Оглядываясь по сторонам, приятели медленно продвигаются. Кошка стоит там, где они ее застали, по-прежнему шипя на то, что лежит перед камином между двумя креслами.
Что это? Выше свечу!
Вот прожженное место на полу; вот небольшая пачка бумаги, которая уже обгорела, но еще не обратилась в пепел; однако она не так легка, как обычно бывает сгоревшая бумага, и словно пропитана чем-то, а вот… вот головешка — обугленное и разломившееся полено, осыпанное золой; а может быть, это кучка угля? О, ужас, это он! и это все, что от него осталось; и они сломя голову бегут прочь на улицу с потухшей свечой, натыкаясь один на другого. На помощь, на помощь, на помощь! Бегите сюда, в этот дом, ради всего святого! Прибегут многие, но помочь не сможет никто. „Лорд-канцлер“ этого „Суда“, верный своему званию вплоть до последнего своего поступка, умер смертью, какой умирают все лорд-канцлеры во всех судах и все власть имущие во всех тех местах — как бы они ни назывались, — где царит лицемерие и творится несправедливость. Называйте, ваша светлость, эту смерть любым именем, какое вы пожелаете ей дать, объясняйте ее чем хотите, говорите сколько угодно, что ее можно было предотвратить, — все равно это вечно та же смерть — предопределенная, присущая всему живому, вызванная самими гнилостными соками порочного тела, и только ими, и это — Самовозгорание, а не какая-нибудь другая смерть из всех тех смертей, какими можно умереть».
Жуткая, отравленная поэзия… Отметим, что — это проглядел даже сверхглазастый на такие вещи Набоков — один из символов зла в романе — беспрестанно с самого начала всюду расхаживающая, шипящая и сверкающая зелеными глазами кошка Крука (в «Домби» уже был похожий на кошку злодей Каркер): удивительно, но этих пушистых олицетворений уюта Диккенс, воспевший уют, похоже, не любил. За сцену самовозгорания его все бранили (хотя он до последнего отстаивал правдоподобие этого эпизода, ссылаясь на доктора Элайотсона), и даже друзьям не понравилась книга, недобрая, местами чересчур символистская и фантасмагоричная, местами слишком реалистическая и потому тяжелая для привыкшей к уютной «диккенсовщине» публики; Форстер писал, что «стал очевидным недостаток свежести у нашего гения». Между тем читается «Холодный дом» легко, сюжет его ясен, герои (за исключением нескольких чудищ) человечны, и, безусловно, это один из пяти-шести лучших романов Диккенса; читать обязательно, мы именно поэтому ничего, по сути, не сказали о сюжете и героях романа, чтобы не испортить вам праздник, но только с него не начинать…
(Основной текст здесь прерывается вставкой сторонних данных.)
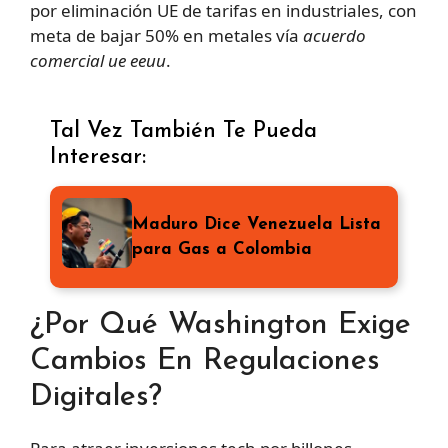
por eliminación UE de tarifas en industriales, con
meta de bajar 50% en metales vía
acuerdo
comercial ue eeuu
.
Tal Vez También Te Pueda
Interesar:
Maduro Dice Venezuela Lista
para Gas a Colombia
¿Por Qué Washington Exige
Cambios En Regulaciones
Digitales?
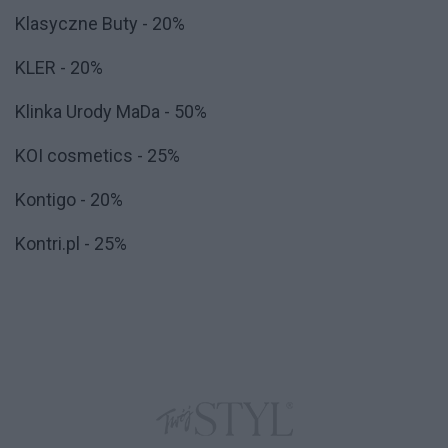
Klasyczne Buty - 20%
KLER - 20%
Klinka Urody MaDa - 50%
KOI cosmetics - 25%
Kontigo - 20%
Kontri.pl - 25%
Управившись с романом, Диккенс поехал отдохнуть в Италию и Францию, перед самым отбытием опубликовав в «Домашнем чтении» статью о домашнем насилии (считалось, что избивать жену нормально); женщин не взял, спутниками его были Коллинз и Эгг. Много лет он не знал такой холостяцкой свободы, был счастлив и за три месяца путешествия не написал ничего, кроме двух статей в «Домашнее чтение». В очередной раз побывав в Венеции, вновь возмутился почтением, которое положено испытывать к памятникам старины, какой бы недоброй та ни была, и писал Форстеру: «Заранее укоряя вас в глухоте и черствости, ваш путеводитель, до краев напичканный вздором, побуждает вас восторгаться предметами, в которых нет ни грана воображения, природы, соразмеренности, закономерности — ровным счетом ничего. Вы покорно слушаетесь путеводителя и тому же учите сына. Тот завещает эту мудрость своему сыну — и так далее, и на добрые три четверти мир становится богаче надувательством и страданиями».